(Collected data)
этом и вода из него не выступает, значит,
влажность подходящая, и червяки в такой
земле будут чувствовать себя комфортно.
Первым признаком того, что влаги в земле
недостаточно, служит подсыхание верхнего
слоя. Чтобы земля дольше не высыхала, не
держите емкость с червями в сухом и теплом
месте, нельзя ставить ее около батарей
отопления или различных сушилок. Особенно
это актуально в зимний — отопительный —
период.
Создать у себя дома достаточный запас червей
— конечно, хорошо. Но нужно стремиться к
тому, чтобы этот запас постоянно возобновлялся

__To do__
In the entries above, find each line with the string "себя" and copy it.

__Response area__
земле будут чувствовать себя комфортно.
Создать у себя дома достаточный запас червей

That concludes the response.